Я посмотрел на Джулианну. Не обращая внимания на остальных, она пристально смотрела на меня блестящими, странно сверкающими глазами. В этом взгляде было все напряжение ее отчаивающейся души.

— Я не уйду из соседней комнаты, — твердо объявил я, продолжая смотреть на Джулианну.

Повернувшись, чтобы выйти, я увидел акушерку, клавшую подушки на постель муки, на постель страдания, и я вздрогнул, как от дыхания смерти.

XXXII

Это было между четырьмя и пятью часами утра. Боли все еще длились с некоторыми перерывами. Около трех часов сон внезапно овладел мной на диване, на котором я сидел в соседней комнате. Кристина меня разбудила, она сказала, что Джулианна хочет меня видеть.

Еще не очнувшись хорошенько, я вскочил на ноги.

— Я спал?
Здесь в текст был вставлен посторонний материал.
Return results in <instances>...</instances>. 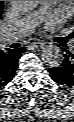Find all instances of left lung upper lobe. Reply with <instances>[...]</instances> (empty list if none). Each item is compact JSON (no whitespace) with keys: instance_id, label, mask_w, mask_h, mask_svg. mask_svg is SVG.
Listing matches in <instances>:
<instances>
[{"instance_id":"obj_1","label":"left lung upper lobe","mask_w":74,"mask_h":122,"mask_svg":"<svg viewBox=\"0 0 74 122\" xmlns=\"http://www.w3.org/2000/svg\"><path fill=\"white\" fill-rule=\"evenodd\" d=\"M71 37H73V38H74V32L71 34Z\"/></svg>"}]
</instances>
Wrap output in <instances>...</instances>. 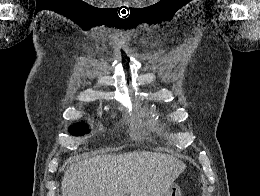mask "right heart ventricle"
Listing matches in <instances>:
<instances>
[{"label":"right heart ventricle","mask_w":260,"mask_h":196,"mask_svg":"<svg viewBox=\"0 0 260 196\" xmlns=\"http://www.w3.org/2000/svg\"><path fill=\"white\" fill-rule=\"evenodd\" d=\"M116 192H142L140 190H116ZM147 192H153V190H147Z\"/></svg>","instance_id":"1"}]
</instances>
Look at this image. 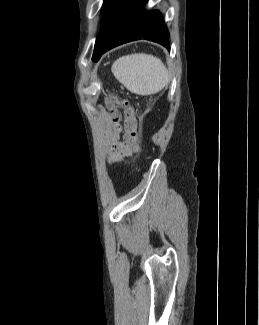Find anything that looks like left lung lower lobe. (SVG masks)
I'll return each mask as SVG.
<instances>
[{"instance_id": "left-lung-lower-lobe-1", "label": "left lung lower lobe", "mask_w": 259, "mask_h": 325, "mask_svg": "<svg viewBox=\"0 0 259 325\" xmlns=\"http://www.w3.org/2000/svg\"><path fill=\"white\" fill-rule=\"evenodd\" d=\"M148 0H125L111 17L103 34L101 55L134 40H150L170 50L169 32L158 10H144Z\"/></svg>"}]
</instances>
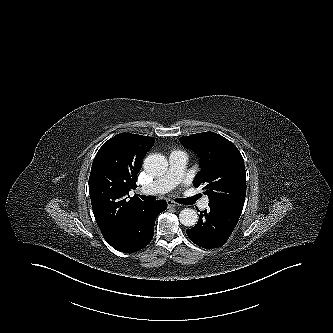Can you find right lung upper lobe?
<instances>
[{"instance_id":"1","label":"right lung upper lobe","mask_w":333,"mask_h":333,"mask_svg":"<svg viewBox=\"0 0 333 333\" xmlns=\"http://www.w3.org/2000/svg\"><path fill=\"white\" fill-rule=\"evenodd\" d=\"M155 143L154 137L120 133L105 142L97 152L89 177V194L96 222L111 244L122 233L133 213L148 202L134 196L137 173L146 153Z\"/></svg>"}]
</instances>
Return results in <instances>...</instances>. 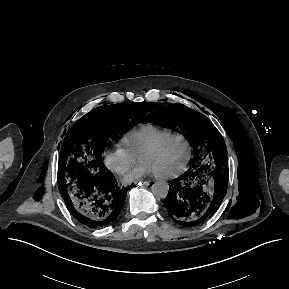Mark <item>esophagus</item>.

Что случилось? Джулианна…

— Не пугайтесь. Ничего не случилось. Боли утихли. Пожалуйте взглянуть.

Я вышел. Я сразу увидел Джулианну.

Она лежала на подушках, бледная как ее рубашка, почти безжизненная. Я тотчас же встретился с ее глазами, потому что они были обращены на дверь в ожидании меня. Глаза ее показались мне еще шире раскрытыми, более глубокими, еще больше ввалившимися и окруженными большею синевой.